There were moments when polemic overwhelmed the storytelling, but overall (and the Nicola instalment in particular) they were strikingly truthful stories told in a strikingly truthful way. I loved what they did and what they represented – a fine, new way to get women’s real lives and experiences on screen. Savage seemed to have got himself brilliantly out of the way, committed himself fully to that goal and succeeded.

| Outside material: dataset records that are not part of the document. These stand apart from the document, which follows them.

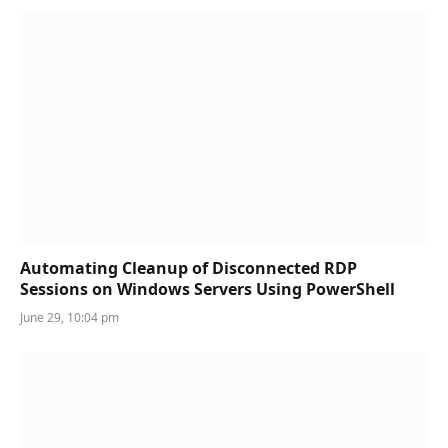
Automating Cleanup of Disconnected RDP
Sessions on Windows Servers Using PowerShell
June 29, 10:04 pm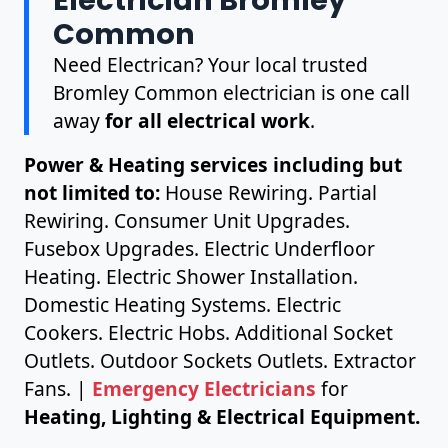
Common
Need Electrican? Your local trusted
Bromley Common electrician is one call
away
for all electrical work
.
Power & Heating services including but
not limited to:
House Rewiring. Partial
Rewiring. Consumer Unit Upgrades.
Fusebox Upgrades. Electric Underfloor
Heating. Electric Shower Installation.
Domestic Heating Systems. Electric
Cookers. Electric Hobs. Additional Socket
Outlets. Outdoor Sockets Outlets. Extractor
Fans. |
Emergency Electricians
for
Heating, Lighting & Electrical Equipment.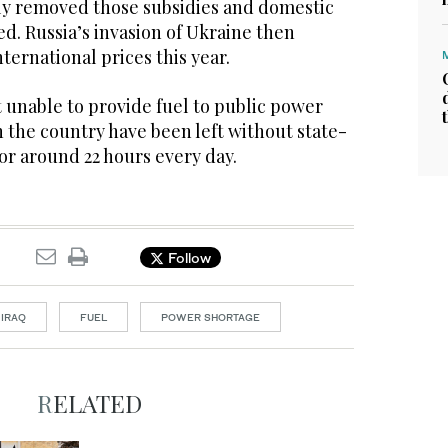
y removed those subsidies and domestic
ed. Russia’s invasion of Ukraine then
ernational prices this year.
unable to provide fuel to public power
 the country have been left without state-
for around 22 hours every day.
Follow
IRAQ
FUEL
POWER SHORTAGE
RELATED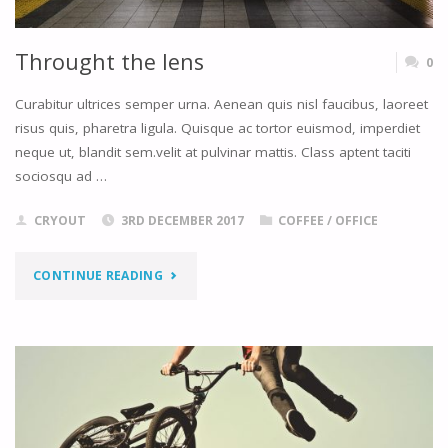
Throught the lens
0
Curabitur ultrices semper urna. Aenean quis nisl faucibus, laoreet
risus quis, pharetra ligula. Quisque ac tortor euismod, imperdiet
neque ut, blandit sem.velit at pulvinar mattis. Class aptent taciti
sociosqu ad …
CRYOUT
3RD DECEMBER 2017
COFFEE
/
OFFICE
"THROUGHT
CONTINUE READING
THE
LENS"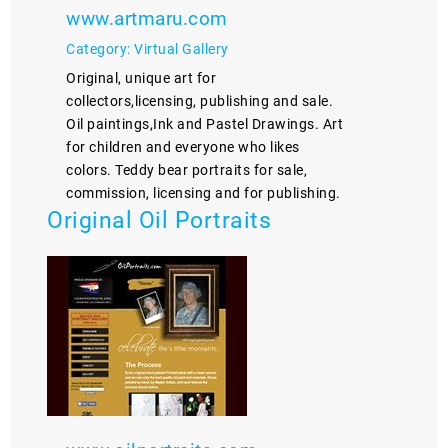
www.artmaru.com
Category: Virtual Gallery
Original, unique art for
collectors,licensing, publishing and sale.
Oil paintings,Ink and Pastel Drawings. Art
for children and everyone who likes
colors. Teddy bear portraits for sale,
commission, licensing and for publishing.
Original Oil Portraits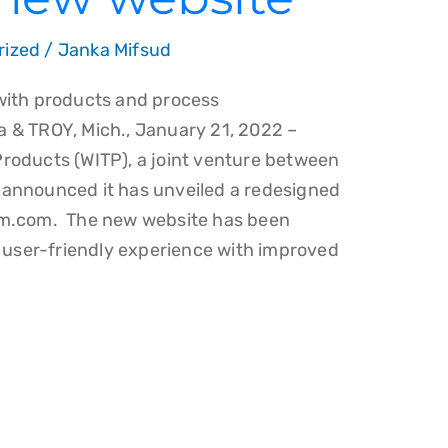
rized
/
Janka Mifsud
with products and process
 & TROY, Mich., January 21, 2022 –
roducts (WITP), a joint venture between
announced it has unveiled a redesigned
am.com. The new website has been
e user-friendly experience with improved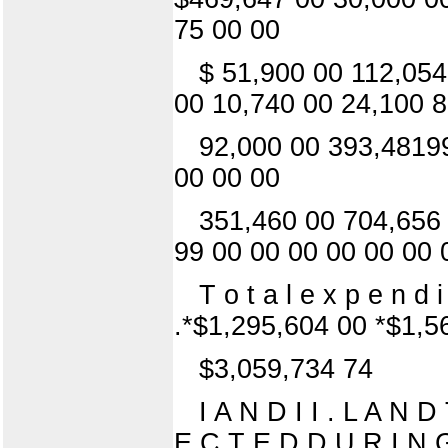
75 00 00
$ 51,900 00 112,054
00 10,740 00 24,100 8
92,000 00 393,48199
00 00 00
351,460 00 704,656
99 00 00 00 00 00 00 
T o t a l e x p e n d 
.*$1,295,604 00 *$1,5
$3,059,734 74
I A N D I I . L A N
E C T E D D U R I N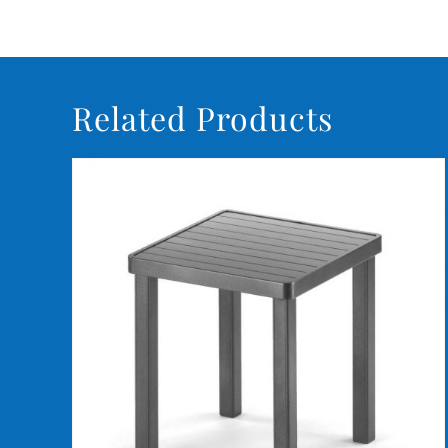
Related Products
DETAILS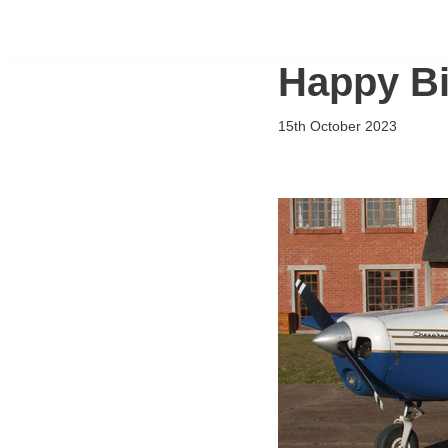
Flying Scholarships for Disabled People
Skip
Happy Bi
to
content
15th October 2023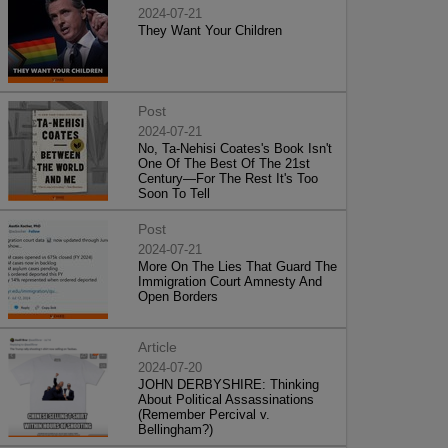
2024-07-21
They Want Your Children
Post
2024-07-21
No, Ta-Nehisi Coates's Book Isn't
One Of The Best Of The 21st
Century—For The Rest It's Too
Soon To Tell
Post
2024-07-21
More On The Lies That Guard The
Immigration Court Amnesty And
Open Borders
Article
2024-07-20
JOHN DERBYSHIRE: Thinking
About Political Assassinations
(Remember Percival v.
Bellingham?)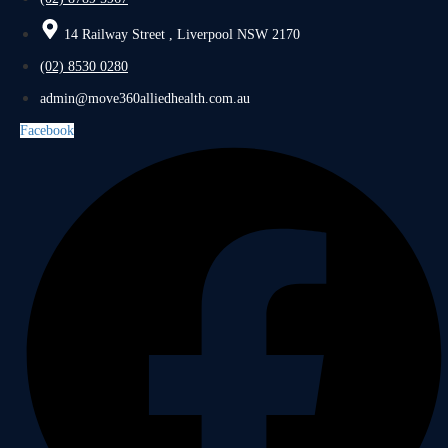
14 Railway Street , Liverpool NSW 2170
(02) 8530 0280
admin@move360alliedhealth.com.au
Facebook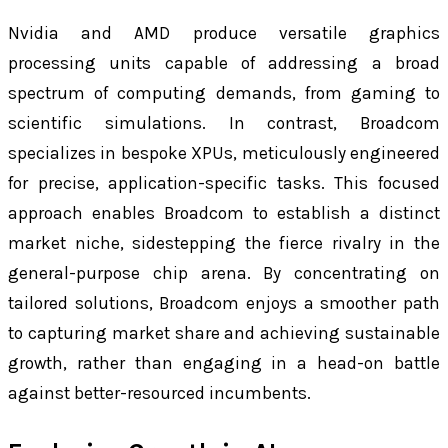
Nvidia and AMD produce versatile graphics
processing units capable of addressing a broad
spectrum of computing demands, from gaming to
scientific simulations. In contrast, Broadcom
specializes in bespoke XPUs, meticulously engineered
for precise, application-specific tasks. This focused
approach enables Broadcom to establish a distinct
market niche, sidestepping the fierce rivalry in the
general-purpose chip arena. By concentrating on
tailored solutions, Broadcom enjoys a smoother path
to capturing market share and achieving sustainable
growth, rather than engaging in a head-on battle
against better-resourced incumbents.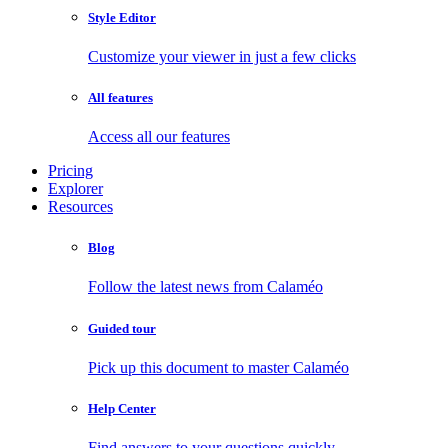
Style Editor
Customize your viewer in just a few clicks
All features
Access all our features
Pricing
Explorer
Resources
Blog
Follow the latest news from Calaméo
Guided tour
Pick up this document to master Calaméo
Help Center
Find answers to your questions quickly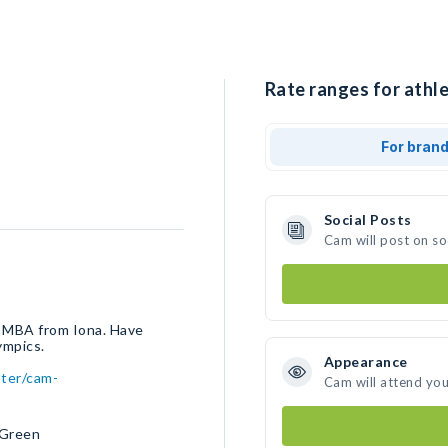
Rate ranges for athle
For bran
Social Posts
Cam will post on s
 MBA from Iona. Have
ympics.
Appearance
ster/cam-
Cam will attend you
 Green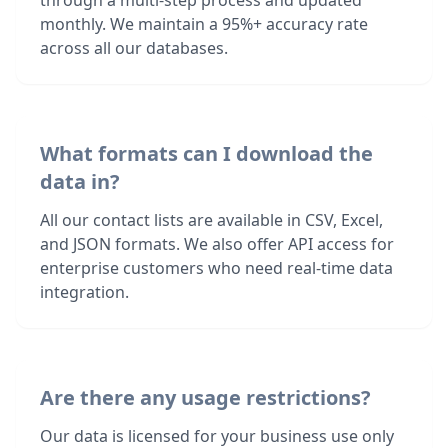
through a multi-step process and updated
monthly. We maintain a 95%+ accuracy rate
across all our databases.
What formats can I download the
data in?
All our contact lists are available in CSV, Excel,
and JSON formats. We also offer API access for
enterprise customers who need real-time data
integration.
Are there any usage restrictions?
Our data is licensed for your business use only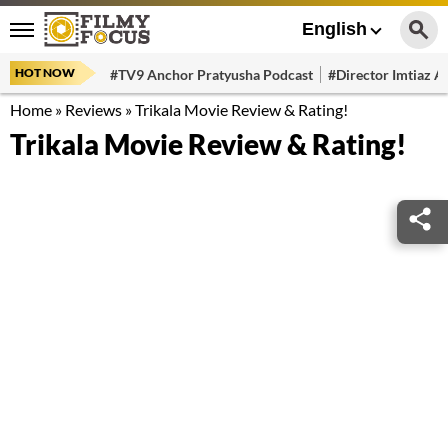
English
HOT NOW
#TV9 Anchor Pratyusha Podcast
#Director Imtiaz Al
Home
»
Reviews
»
Trikala Movie Review & Rating!
Trikala Movie Review & Rating!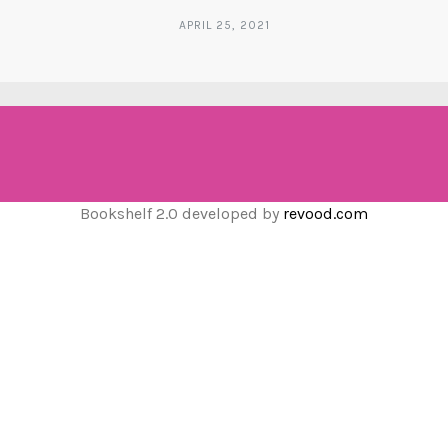
APRIL 25, 2021
Bookshelf 2.0 developed by
revood.com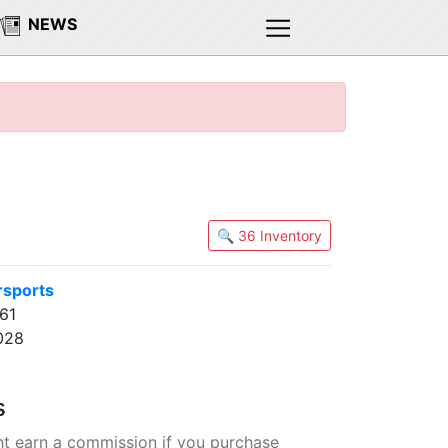
NEWS
🔍 36 Inventory
rsports
61
028
s
t earn a commission if you purchase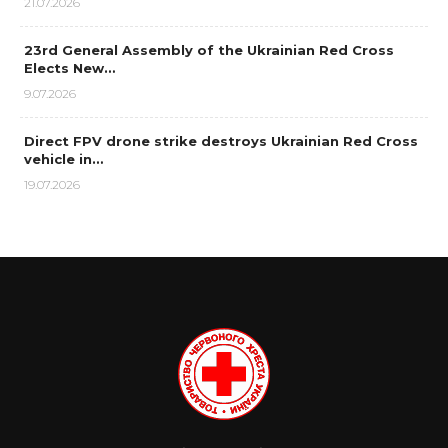
21.07.2026
23rd General Assembly of the Ukrainian Red Cross
Elects New…
9.07.2026
Direct FPV drone strike destroys Ukrainian Red Cross
vehicle in…
19.07.2026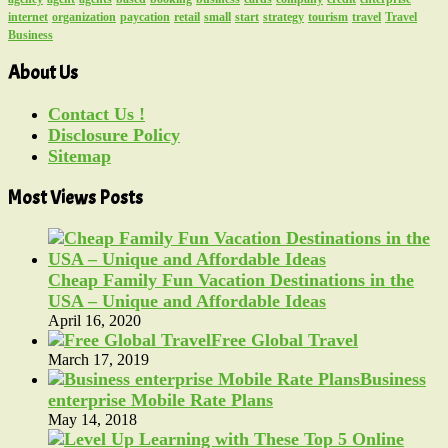
internet
organization
paycation
retail
small
start
strategy
tourism
travel
Travel
Business
About Us
Contact Us !
Disclosure Policy
Sitemap
Most Views Posts
Cheap Family Fun Vacation Destinations in the
USA – Unique and Affordable Ideas
April 16, 2020
Free Global Travel
March 17, 2019
Business
enterprise Mobile Rate Plans
May 14, 2018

Now a second series is here with no less power or commitment. Suranne Jones launches proceedings in I Am Victoria. She is a brittle, perfectionist mother of two, married to Chris, and trying to complete an important property development that will bring her advancement, and them all financial security. By the time we see her she is clearly on the edge of a meltdown and, over the swiftly moving hour, we see, as she inches ever closer to the brink, why.

The beauty of it is that there is no major reason. Some of it is temperament and some of the pressures she feels could be deemed self-inflicted – the home that has to be immaculate, the exercise, the children who must be changed out of leggings into proper clothes before they go to the shops, and so on. But there are suggestions she grew up far less affluent than she is now and that this drive enables her to outrun demons.

Then there are the outside pressures. The aimless sister (Alice Feetham, nailing a small but powerful part) who repeatedly asks for handouts and bites back viciously when even semi-thwarted. As with the previous series, the arguments are so realistic you almost flinch as they circle each other, finding – as only sisters or (in the new series’ third episode, starring a remarkable Lesley Manville) spouses can – the rawest nerve and striking it without mercy. There’s also the good husband, Chris (Ashley Walters), who nevertheless can’t leave her alone for long enough for her to get all she needs to get done done. “I said,” she explains when he interrupts her at her desk after the family breakfast she scheduled and cooked, to urge her to spend more time with them, “that I just need half an hour more. That’s why I got up at 6am … Then I can come back into family life.”

It’s a perfect portrait of a woman at a certain stage in life, when her resources are being depleted by the accumulated burdens faster than they can be restored (though a little more shading in of her background would have brought it even more into focus). It is a perfect portrait of the thousand and one daily frustrations, erosions of autonomy and subordinations of the self that are – I would argue – the overwhelmingly female, middle-aged experience. Savage’s script and Jones’s performance – not just in the silent screams but in the gulps of air out of the cracked window, her hand catching at the breeze – captures it all so exquisitely it’s painful.

The second outing – I Am Danielle, starring Bafta-winner Letitia Wright – doesn’t feel quite as sure of its ground and therefore is less convincing, but the final with Manville is another masterclass. In many ways she is Victoria 20 years on, and if a dozen of the lines don’t skewer you through the heart with their furious veracity – well, I would have to imagine you are either very young or very lucky.

When the history of female rage is finally written I hope Savage and his collaborators get an honourable mention in one of its many, many volumes. For nobody on television has, as far as I am aware, captured it better.